Although the present invention is shown in the above embodiment, it is not limited to the tan-type alkaline battery, but can be similarly applied to the cylindrical alkaline battery shown in FIG. That is, 11 in FIG. 3 is a positive electrode container which also serves as a positive electrode terminal, and a positive electrode mixture 12 is filled under pressure in this container 11. The inside of this positive electrode mixture 12 is filled with frozen zinc 14 as a negative electrode active material via a seven-layer plate 13 made of nonwoven fabric. An insulating backing 15 made of synthetic resin is inserted into the opening of the positive electrode container 11, and by bending the upper part of the container 11 inward, the backing 15 is tightened and tightly attached. A sealing plate 16, which also serves as a negative electrode terminal, is attached to the backing 15. A sealing plate 16, which also serves as a negative electrode terminal, is attached to the lower surface of the sealing plate 16. A negative electrode current collector 17 made of brass is attached. By polishing the negative electrode current collector 17 of such a cylindrical alkaline battery with a chemical polishing solution having the same composition as in the example and further forming a film of benzotriazole or its derivative, pitting corrosion can occur on its surface. Since the impurities that cause gas generation can be removed for the same reasons as mentioned above, the adhesion with the insulating backing 15 is good, and rupture and leakage can be reliably reduced. I can do it.

〔Effect of the invention〕

As detailed above, according to the present invention, pitting corrosion does not occur,
It is possible to provide a long-life alkaline battery that is equipped with a cleaned negative electrode current collector and is prevented from bursting or leaking.

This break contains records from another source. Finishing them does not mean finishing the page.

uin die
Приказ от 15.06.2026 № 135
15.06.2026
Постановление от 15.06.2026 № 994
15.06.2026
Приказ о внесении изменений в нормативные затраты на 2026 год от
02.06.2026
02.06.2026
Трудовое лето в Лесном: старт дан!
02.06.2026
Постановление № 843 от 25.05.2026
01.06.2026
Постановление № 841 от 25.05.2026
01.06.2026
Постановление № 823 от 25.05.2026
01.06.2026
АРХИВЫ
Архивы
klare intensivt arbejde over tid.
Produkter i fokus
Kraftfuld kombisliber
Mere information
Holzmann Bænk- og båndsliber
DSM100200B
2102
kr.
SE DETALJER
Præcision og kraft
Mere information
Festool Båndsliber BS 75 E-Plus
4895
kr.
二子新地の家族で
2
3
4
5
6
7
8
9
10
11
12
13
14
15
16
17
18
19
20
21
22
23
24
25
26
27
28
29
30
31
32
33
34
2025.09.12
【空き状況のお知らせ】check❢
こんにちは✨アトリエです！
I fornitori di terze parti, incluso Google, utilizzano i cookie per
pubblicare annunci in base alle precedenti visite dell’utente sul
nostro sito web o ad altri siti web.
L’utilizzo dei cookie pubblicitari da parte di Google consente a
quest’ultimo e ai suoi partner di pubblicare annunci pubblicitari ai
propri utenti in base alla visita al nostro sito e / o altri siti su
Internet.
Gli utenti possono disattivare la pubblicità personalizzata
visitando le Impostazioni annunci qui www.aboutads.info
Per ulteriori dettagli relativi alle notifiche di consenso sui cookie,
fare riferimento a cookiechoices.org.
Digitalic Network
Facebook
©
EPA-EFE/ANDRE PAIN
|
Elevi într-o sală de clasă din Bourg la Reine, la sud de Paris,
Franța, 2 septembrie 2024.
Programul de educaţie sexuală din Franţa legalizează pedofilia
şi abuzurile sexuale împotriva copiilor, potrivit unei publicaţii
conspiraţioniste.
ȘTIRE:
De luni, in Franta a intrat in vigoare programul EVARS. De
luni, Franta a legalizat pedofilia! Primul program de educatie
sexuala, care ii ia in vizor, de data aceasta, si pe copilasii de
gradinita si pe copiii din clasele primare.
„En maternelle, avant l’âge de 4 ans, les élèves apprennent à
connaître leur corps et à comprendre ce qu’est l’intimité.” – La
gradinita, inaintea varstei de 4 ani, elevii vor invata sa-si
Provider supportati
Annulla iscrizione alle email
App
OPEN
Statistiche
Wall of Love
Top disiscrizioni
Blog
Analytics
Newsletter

[Brief explanation of drawings]

FIG. 1 is an enlarged cross-sectional view showing a negative electrode current collector in an example of the present invention, FIG. 2 is a longitudinal cross-sectional view showing a tan-type alkaline battery obtained by the same example, and FIG. FIG. 2 is a longitudinal cross-sectional view showing a cylindrical alkaline battery according to an embodiment of the present invention. 1...Nickel layer, 2...Stainless steel layer, 3...
Copper layer, 4... Negative electrode container, 5, 11... Positive electrode container, 6
゜12...Positive electrode mixture, 7.13...Separator, 9
゜14... Zinc oxide, 10.15... Insulating quartz, 17... Negative electrode current collector. Applicant's Representative Patent Attorney Takehiko Suzue

Claims (4)

[Claims] (1) Polishing the copper layer or copper alloy layer on the surface with a chemical polishing liquid consisting of hydrogen peroxide and one or more selected from organic acids and organic acid salts to form a coating containing at least benzotriazole or its derivatives. An alkaline battery characterized by comprising a negative electrode current collector. (2) The alkaline battery according to claim 1, wherein the organic acid is formic acid, oxalic acid, acetic acid, citric acid, or gluconic acid. (3) The alkaline battery according to claim 1, wherein the chemical polishing liquid has a pH of 3.0 to 5.0. (4) The alkaline battery according to claim 1, wherein the coating comprises benzotriazole or a derivative thereof and an amphoteric surfactant.